= Rufino family =

Philippine business and political family

The Rufino family are a prominent family of business owners, innovators, and philanthropists in the Philippines. Prominent members of the family include former Forbes richest Filipina, media powerhouse Marixi Rufino-Prieto of the Philippine Daily Inquirer, celebrity socialite Tessa Prieto-Valdes, real estate magnate Carlos "Charlie" Rufino, artist Maria Victoria "Marivic or Mav" Rufino, CNN Philippines Sports announcer Jinno Rufino, businessman Ernesto Rufino, and Forbes richest Filipino and chairman of family business First Philippine Holdings Corporation Federico "Piki" Rufino Lopez. Moreover, former Ambassador Bienvenido Rufino Tantoco Sr. founded the Rustan's Group, which controls all of the Starbucks stores in the country, and SSI Group, which owns a portfolio of over 100 brands, including Hermès and Cartier. In addition, the portrait of royal Julieta Rufino is displayed in the permanent collection of The National Museum. The country's most renowned artist, Fernando Amorsolo, created her oil painting. The Rufinos were among the individuals/families listed in Forbes magazine's list of the Philippines' richest people in 2007.

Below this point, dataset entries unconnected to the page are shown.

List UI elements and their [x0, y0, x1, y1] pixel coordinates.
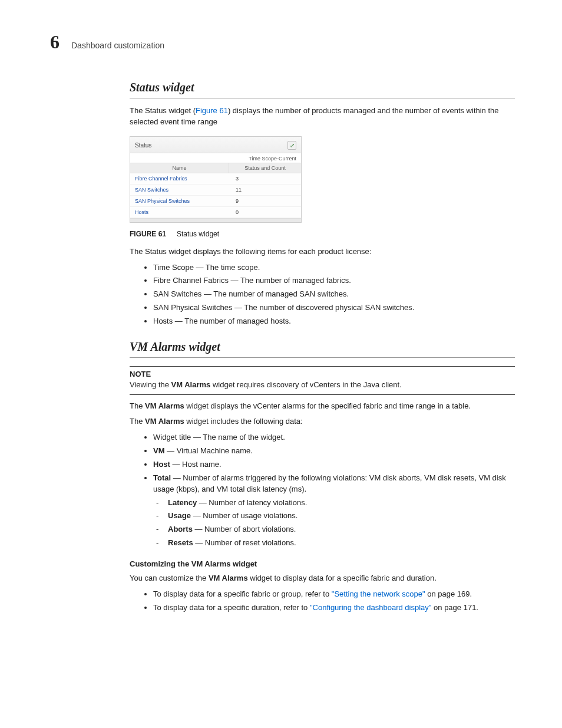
list-item: Time Scope — The time scope. [153, 262, 515, 274]
list-item: Latency — Number of latency violations. [168, 498, 515, 509]
text: widget requires discovery of vCenters in… [210, 380, 401, 389]
cross-ref-link[interactable]: "Configuring the dashboard display" [310, 603, 432, 612]
list-item: To display data for a specific fabric or… [153, 589, 515, 600]
row-count: 0 [231, 207, 301, 218]
list-item: Host — Host name. [153, 459, 515, 470]
list-item: Fibre Channel Fabrics — The number of ma… [153, 275, 515, 286]
list-item: Aborts — Number of abort violations. [168, 524, 515, 535]
text: The [130, 417, 145, 426]
list-item: Usage — Number of usage violations. [168, 510, 515, 522]
list-item: SAN Switches — The number of managed SAN… [153, 289, 515, 300]
text: — Number of latency violations. [197, 498, 307, 507]
text: Viewing the [130, 380, 171, 389]
widget-title-text: Status [135, 142, 151, 149]
widget-rows: Fibre Channel Fabrics 3 SAN Switches 11 … [130, 173, 301, 218]
list-item: Hosts — The number of managed hosts. [153, 316, 515, 327]
status-widget-panel: Status ⤢ Time Scope-Current Name Status … [130, 136, 302, 223]
col-name: Name [130, 163, 229, 173]
text: The Status widget ( [130, 106, 196, 115]
text: widget to display data for a specific fa… [248, 574, 437, 582]
chapter-number: 6 [50, 32, 59, 51]
expand-icon[interactable]: ⤢ [287, 141, 296, 150]
widget-time-scope: Time Scope-Current [130, 153, 301, 163]
text: Latency [168, 498, 197, 507]
text: The [130, 401, 145, 410]
row-name[interactable]: Fibre Channel Fabrics [130, 173, 231, 184]
text: — Number of reset violations. [193, 538, 296, 547]
text: VM Alarms [171, 380, 211, 389]
text: VM Alarms [145, 417, 184, 426]
list-item: To display data for a specific duration,… [153, 602, 515, 614]
col-status: Status and Count [229, 163, 301, 173]
figure-link[interactable]: Figure 61 [196, 106, 228, 115]
vm-alarms-p1: The VM Alarms widget displays the vCente… [130, 401, 515, 412]
table-row: SAN Physical Switches 9 [130, 196, 301, 207]
text: — Number of alarms triggered by the foll… [153, 473, 506, 493]
widget-titlebar: Status ⤢ [130, 137, 301, 153]
text: widget includes the following data: [184, 417, 303, 426]
text: You can customize the [130, 574, 209, 582]
note-text: Viewing the VM Alarms widget requires di… [130, 380, 515, 391]
table-row: Hosts 0 [130, 207, 301, 218]
text: To display data for a specific duration,… [153, 603, 310, 612]
figure-caption-text: Status widget [177, 230, 219, 238]
row-name[interactable]: SAN Switches [130, 185, 231, 195]
list-item: Resets — Number of reset violations. [168, 538, 515, 549]
text: Usage [168, 511, 191, 520]
customizing-items: To display data for a specific fabric or… [130, 589, 515, 614]
customizing-heading: Customizing the VM Alarms widget [130, 559, 515, 568]
text: — Host name. [170, 460, 222, 469]
text: on page 171. [431, 603, 478, 612]
status-items: Time Scope — The time scope. Fibre Chann… [130, 262, 515, 327]
customizing-p: You can customize the VM Alarms widget t… [130, 573, 515, 584]
text: Total [153, 473, 171, 482]
note-label: NOTE [130, 370, 515, 378]
section-rule [130, 357, 515, 358]
row-count: 9 [231, 196, 301, 206]
section-rule [130, 98, 515, 98]
vm-alarms-items: Widget title — The name of the widget. V… [130, 432, 515, 549]
note-block: NOTE Viewing the VM Alarms widget requir… [130, 366, 515, 395]
text: VM Alarms [209, 574, 248, 582]
table-row: Fibre Channel Fabrics 3 [130, 173, 301, 185]
status-intro: The Status widget (Figure 61) displays t… [130, 106, 515, 128]
widget-footer [130, 218, 301, 222]
text: VM [153, 446, 165, 455]
list-item: SAN Physical Switches — The number of di… [153, 302, 515, 314]
status-items-lead: The Status widget displays the following… [130, 246, 515, 258]
section-heading-vm-alarms: VM Alarms widget [130, 340, 515, 354]
vm-alarms-p2: The VM Alarms widget includes the follow… [130, 416, 515, 427]
cross-ref-link[interactable]: "Setting the network scope" [332, 589, 425, 598]
text: — Virtual Machine name. [165, 446, 253, 455]
text: — Number of abort violations. [193, 525, 296, 533]
page-header: 6 Dashboard customization [50, 32, 515, 51]
text: on page 169. [425, 589, 472, 598]
figure-caption: FIGURE 61Status widget [130, 230, 515, 238]
row-count: 3 [231, 173, 301, 184]
row-name[interactable]: SAN Physical Switches [130, 196, 231, 206]
list-item: Widget title — The name of the widget. [153, 432, 515, 443]
chapter-title: Dashboard customization [71, 41, 164, 50]
text: widget displays the vCenter alarms for t… [184, 401, 471, 410]
vm-alarms-subitems: Latency — Number of latency violations. … [153, 498, 515, 549]
text: Aborts [168, 525, 193, 533]
row-count: 11 [231, 185, 301, 195]
row-name[interactable]: Hosts [130, 207, 231, 218]
list-item: Total — Number of alarms triggered by th… [153, 473, 515, 549]
section-heading-status: Status widget [130, 81, 515, 94]
list-item: VM — Virtual Machine name. [153, 446, 515, 457]
text: To display data for a specific fabric or… [153, 589, 332, 598]
widget-table-head: Name Status and Count [130, 163, 301, 173]
figure-status-widget: Status ⤢ Time Scope-Current Name Status … [130, 136, 515, 238]
text: — Number of usage violations. [191, 511, 297, 520]
text: Resets [168, 538, 193, 547]
text: VM Alarms [145, 401, 184, 410]
table-row: SAN Switches 11 [130, 185, 301, 196]
figure-label: FIGURE 61 [130, 230, 166, 238]
text: Host [153, 460, 170, 469]
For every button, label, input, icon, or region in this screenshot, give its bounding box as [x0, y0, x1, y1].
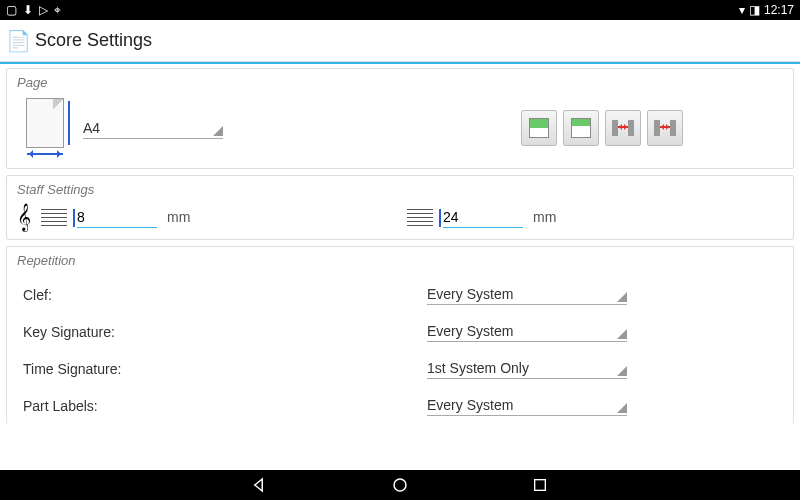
staff-height-input[interactable] — [77, 207, 157, 228]
recent-icon — [532, 477, 548, 493]
back-icon — [251, 476, 269, 494]
page-size-spinner[interactable]: A4 — [83, 118, 223, 139]
clef-row: Clef: Every System — [17, 276, 783, 313]
parts-spinner[interactable]: Every System — [427, 395, 627, 416]
key-row: Key Signature: Every System — [17, 313, 783, 350]
landscape-margins-button[interactable] — [563, 110, 599, 146]
time-value: 1st System Only — [427, 360, 617, 376]
parts-row: Part Labels: Every System — [17, 387, 783, 424]
status-bar: ▢ ⬇ ▷ ⌖ ▾ ◨ 12:17 — [0, 0, 800, 20]
page-section-title: Page — [17, 75, 783, 90]
picture-icon: ▢ — [6, 3, 17, 17]
clock: 12:17 — [764, 3, 794, 17]
page-section: Page A4 — [6, 68, 794, 169]
staff-spacing-input[interactable] — [443, 207, 523, 228]
staff-height-icon — [41, 207, 67, 227]
dropdown-triangle-icon — [213, 126, 223, 136]
parts-value: Every System — [427, 397, 617, 413]
download-icon: ⬇ — [23, 3, 33, 17]
wifi-icon: ▾ — [739, 3, 745, 17]
repetition-section: Repetition Clef: Every System Key Signat… — [6, 246, 794, 424]
time-label: Time Signature: — [17, 361, 427, 377]
hspacing-icon — [612, 118, 634, 138]
nav-bar — [0, 470, 800, 500]
parts-label: Part Labels: — [17, 398, 427, 414]
dropdown-triangle-icon — [617, 366, 627, 376]
svg-rect-1 — [535, 480, 546, 491]
dropdown-triangle-icon — [617, 329, 627, 339]
app-bar: 📄 Score Settings — [0, 20, 800, 62]
key-label: Key Signature: — [17, 324, 427, 340]
home-button[interactable] — [390, 475, 410, 495]
key-value: Every System — [427, 323, 617, 339]
repetition-section-title: Repetition — [17, 253, 783, 268]
clef-spinner[interactable]: Every System — [427, 284, 627, 305]
staff-section-title: Staff Settings — [17, 182, 783, 197]
staff-height-unit: mm — [167, 209, 190, 225]
staff-spacing-icon — [407, 207, 433, 227]
portrait-icon — [529, 118, 549, 138]
svg-point-0 — [394, 479, 406, 491]
time-spinner[interactable]: 1st System Only — [427, 358, 627, 379]
staff-spacing-unit: mm — [533, 209, 556, 225]
clef-label: Clef: — [17, 287, 427, 303]
recent-button[interactable] — [530, 475, 550, 495]
time-row: Time Signature: 1st System Only — [17, 350, 783, 387]
battery-icon: ◨ — [749, 3, 760, 17]
debug-icon: ⌖ — [54, 3, 61, 17]
content-scroll[interactable]: Page A4 Staff Settings 𝄞 — [0, 64, 800, 470]
horizontal-spacing-button[interactable] — [605, 110, 641, 146]
portrait-margins-button[interactable] — [521, 110, 557, 146]
hspacing-alt-icon — [654, 118, 676, 138]
treble-clef-icon: 𝄞 — [17, 205, 31, 229]
back-button[interactable] — [250, 475, 270, 495]
key-spinner[interactable]: Every System — [427, 321, 627, 342]
app-icon: 📄 — [6, 29, 31, 53]
landscape-icon — [571, 118, 591, 138]
play-icon: ▷ — [39, 3, 48, 17]
app-title: Score Settings — [35, 30, 152, 51]
home-icon — [391, 476, 409, 494]
horizontal-spacing-alt-button[interactable] — [647, 110, 683, 146]
clef-value: Every System — [427, 286, 617, 302]
page-preview-icon — [17, 98, 73, 158]
dropdown-triangle-icon — [617, 292, 627, 302]
staff-section: Staff Settings 𝄞 mm mm — [6, 175, 794, 240]
dropdown-triangle-icon — [617, 403, 627, 413]
page-size-value: A4 — [83, 120, 213, 136]
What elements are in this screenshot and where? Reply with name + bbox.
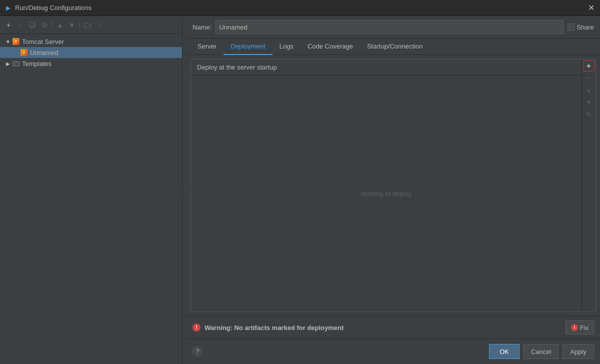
fix-label: Fix	[580, 324, 588, 332]
warning-icon: !	[192, 324, 200, 332]
tomcat-server-label: Tomcat Server	[22, 38, 64, 46]
deployment-move-up-button[interactable]: ▲	[584, 84, 594, 96]
bottom-bar: ? OK Cancel Apply	[186, 338, 600, 364]
tree-toggle-templates[interactable]: ▶	[4, 61, 12, 66]
name-input[interactable]	[216, 20, 564, 34]
configuration-tree: ▼ T Tomcat Server T Unnamed	[0, 34, 182, 364]
deployment-empty-text: Nothing to deploy	[361, 190, 412, 198]
templates-label: Templates	[22, 60, 52, 68]
unnamed-config-icon: T	[20, 48, 28, 56]
tab-logs[interactable]: Logs	[272, 38, 300, 55]
deployment-section-header: Deploy at the server startup	[191, 60, 582, 76]
move-down-button[interactable]: ▼	[66, 20, 78, 30]
close-button[interactable]: ✕	[586, 3, 596, 13]
share-checkbox-input[interactable]	[568, 24, 574, 30]
main-content: + − ⚙ ▲ ▼ ↕ ▼	[0, 16, 600, 364]
panel-resize-handle[interactable]: ⋮	[182, 16, 186, 364]
tab-server[interactable]: Server	[190, 38, 224, 55]
right-panel: Name: Share Server Deployment Logs Code …	[186, 16, 600, 364]
title-bar: ▶ Run/Debug Configurations ✕	[0, 0, 600, 16]
unnamed-config-label: Unnamed	[30, 49, 58, 56]
tabs-bar: Server Deployment Logs Code Coverage Sta…	[186, 38, 600, 55]
fix-button[interactable]: ! Fix	[566, 320, 594, 334]
svg-rect-1	[30, 22, 34, 26]
svg-rect-2	[13, 62, 19, 66]
apply-button[interactable]: Apply	[562, 344, 594, 359]
deployment-add-button[interactable]: +	[584, 60, 594, 72]
toolbar-separator-1	[52, 21, 52, 29]
left-panel: + − ⚙ ▲ ▼ ↕ ▼	[0, 16, 182, 364]
footer-warning: ! Warning: No artifacts marked for deplo…	[186, 316, 600, 338]
share-label: Share	[576, 24, 594, 31]
tab-content-deployment: Deploy at the server startup Nothing to …	[186, 55, 600, 316]
tab-code-coverage[interactable]: Code Coverage	[300, 38, 360, 55]
cancel-button[interactable]: Cancel	[524, 344, 558, 359]
tomcat-server-icon: T	[12, 38, 20, 46]
deployment-edit-button[interactable]: ✎	[584, 108, 594, 120]
left-toolbar: + − ⚙ ▲ ▼ ↕	[0, 16, 182, 34]
sort-button[interactable]: ↕	[94, 20, 105, 30]
move-up-button[interactable]: ▲	[54, 20, 66, 30]
name-row: Name: Share	[186, 16, 600, 38]
deployment-remove-button[interactable]: −	[584, 72, 594, 84]
tree-item-templates[interactable]: ▶ Templates	[0, 58, 182, 69]
tree-item-unnamed[interactable]: T Unnamed	[0, 47, 182, 58]
tree-item-tomcat-server[interactable]: ▼ T Tomcat Server	[0, 36, 182, 47]
share-checkbox[interactable]: Share	[568, 24, 594, 31]
help-area: ?	[192, 346, 202, 356]
remove-configuration-button[interactable]: −	[15, 20, 26, 30]
add-configuration-button[interactable]: +	[3, 20, 14, 30]
settings-button[interactable]: ⚙	[39, 20, 50, 30]
tab-deployment[interactable]: Deployment	[224, 38, 272, 55]
copy-configuration-button[interactable]	[27, 20, 38, 30]
warning-bold: Warning: No artifacts marked for deploym…	[204, 324, 344, 332]
templates-icon	[12, 60, 20, 68]
name-label: Name:	[192, 24, 212, 31]
help-button[interactable]: ?	[192, 346, 202, 356]
title-bar-text: Run/Debug Configurations	[15, 4, 586, 12]
tab-startup-connection[interactable]: Startup/Connection	[360, 38, 430, 55]
toolbar-separator-2	[80, 21, 80, 29]
deployment-side-toolbar: + − ▲ ▼ ✎	[582, 60, 596, 312]
folder-button[interactable]	[82, 20, 93, 30]
ok-button[interactable]: OK	[489, 344, 520, 359]
warning-message: Warning: No artifacts marked for deploym…	[204, 324, 562, 332]
deployment-empty-area: Nothing to deploy	[191, 76, 582, 312]
fix-icon: !	[571, 324, 578, 331]
tree-toggle-tomcat[interactable]: ▼	[4, 39, 12, 44]
app-icon: ▶	[4, 4, 12, 12]
deployment-move-down-button[interactable]: ▼	[584, 96, 594, 108]
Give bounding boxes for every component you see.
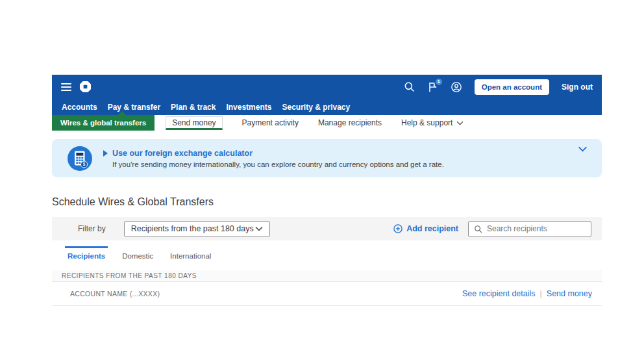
selected-filter-option: Recipients from the past 180 days [131,224,254,233]
filter-by-label: Filter by [78,224,106,233]
add-recipient-button[interactable]: Add recipient [393,224,458,233]
banner-description: If you're sending money internationally,… [112,160,444,168]
banner-content: Use our foreign exchange calculator If y… [103,149,444,168]
banking-app: 1 Open an account Sign out Accounts Pay … [52,75,602,306]
plus-circle-icon [393,224,402,233]
play-triangle-icon [103,150,108,157]
header-actions: 1 Open an account Sign out [404,79,593,95]
list-group-header: RECIPIENTS FROM THE PAST 180 DAYS [52,270,602,282]
search-icon [474,225,482,233]
filter-bar: Filter by Recipients from the past 180 d… [52,217,602,240]
tab-domestic[interactable]: Domestic [119,246,156,262]
notification-badge: 1 [434,77,443,86]
nav-item-plan-track[interactable]: Plan & track [171,103,216,112]
chevron-down-icon [456,121,464,125]
recipients-list: RECIPIENTS FROM THE PAST 180 DAYS ACCOUN… [52,270,602,306]
chase-logo-icon[interactable] [79,81,92,93]
nav-item-investments[interactable]: Investments [226,103,271,112]
send-money-link[interactable]: Send money [547,289,592,298]
active-section-tab[interactable]: Wires & global transfers [52,115,155,131]
subnav-item-help-support[interactable]: Help & support [401,118,464,127]
add-recipient-label: Add recipient [406,224,458,233]
svg-text:$: $ [83,162,86,167]
page: 1 Open an account Sign out Accounts Pay … [0,0,644,345]
banner-collapse-chevron-icon[interactable] [578,146,588,152]
nav-item-security-privacy[interactable]: Security & privacy [282,103,350,112]
search-recipients-input[interactable] [487,224,586,233]
calculator-icon: $ [68,146,92,171]
recipient-account-name: ACCOUNT NAME (...XXXX) [70,290,160,298]
subnav-item-manage-recipients[interactable]: Manage recipients [318,118,382,127]
subnav-items: Send money Payment activity Manage recip… [155,115,464,131]
menu-icon[interactable] [61,83,71,91]
subnav-item-payment-activity[interactable]: Payment activity [242,118,299,127]
nav-item-pay-transfer[interactable]: Pay & transfer [108,103,160,112]
page-title: Schedule Wires & Global Transfers [52,196,602,208]
banner-title: Use our foreign exchange calculator [112,149,253,158]
profile-icon[interactable] [451,81,462,93]
filter-actions: Add recipient [393,221,591,237]
subnav-item-label: Help & support [401,118,452,127]
chevron-down-icon [255,226,263,231]
divider: | [540,289,542,298]
active-nav-caret [118,111,126,115]
header-row-primary: 1 Open an account Sign out [52,75,602,99]
recipient-row: ACCOUNT NAME (...XXXX) See recipient det… [52,282,602,306]
recipients-filter-dropdown[interactable]: Recipients from the past 180 days [124,221,270,237]
fx-calculator-link[interactable]: Use our foreign exchange calculator [103,149,444,158]
top-header: 1 Open an account Sign out Accounts Pay … [52,75,602,115]
see-recipient-details-link[interactable]: See recipient details [462,289,536,298]
tab-international[interactable]: International [167,246,214,262]
recipient-tabs: Recipients Domestic International [52,246,602,262]
nav-item-accounts[interactable]: Accounts [62,103,97,112]
notifications-flag-icon[interactable]: 1 [427,81,438,93]
subnav-item-send-money[interactable]: Send money [166,116,222,130]
recipient-row-actions: See recipient details | Send money [462,289,592,298]
tab-recipients[interactable]: Recipients [65,246,108,262]
search-icon[interactable] [404,81,415,92]
open-account-button[interactable]: Open an account [475,79,549,95]
search-recipients-box[interactable] [468,221,591,237]
fx-calculator-banner: $ Use our foreign exchange calculator If… [52,139,602,177]
secondary-nav: Wires & global transfers Send money Paym… [52,115,602,131]
sign-out-link[interactable]: Sign out [562,83,593,92]
primary-nav: Accounts Pay & transfer Plan & track Inv… [52,99,602,115]
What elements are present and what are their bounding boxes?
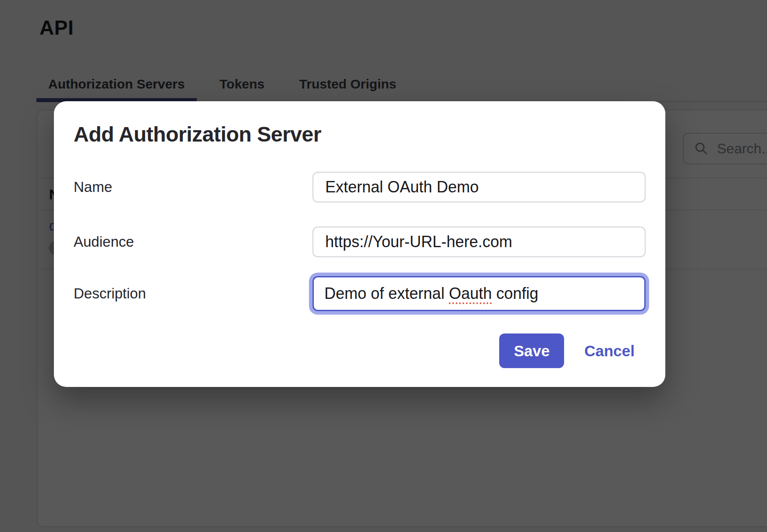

The Rufino family owned the original movie and opera houses in Old Manila with exclusive partnerships with Warner Brothers and other major Hollywood studios and later diversified into other industries. They founded several of the first banks in the Philippines, including Security Bank, which today is one of the largest banks in the country in terms of assets.

Most of the family's current business interests are represented in the Rufino Group of Companies, which includes the Rufino Pacific Tower, Sunvar, Corinthian Properties, The NEO Group, including the JPMorgan Chase Tower and Google head office in Bonifacio Global City and variety of diverse investments and land holdings around the Metro Manila region.

The Rufino family developed and own the majority of skyscrapers in the central business district, where the Google office is located. The Rufino Pacific Tower glass high rise is the tallest steel framed skyscraper in the Philippines which is located on Ayala Avenue and V. A. Rufino Street, named in honor of the Rufino family.

Recently, the family launched the seven-story all-glass Rufino Campus at De La Salle University, a top university in the Philippines.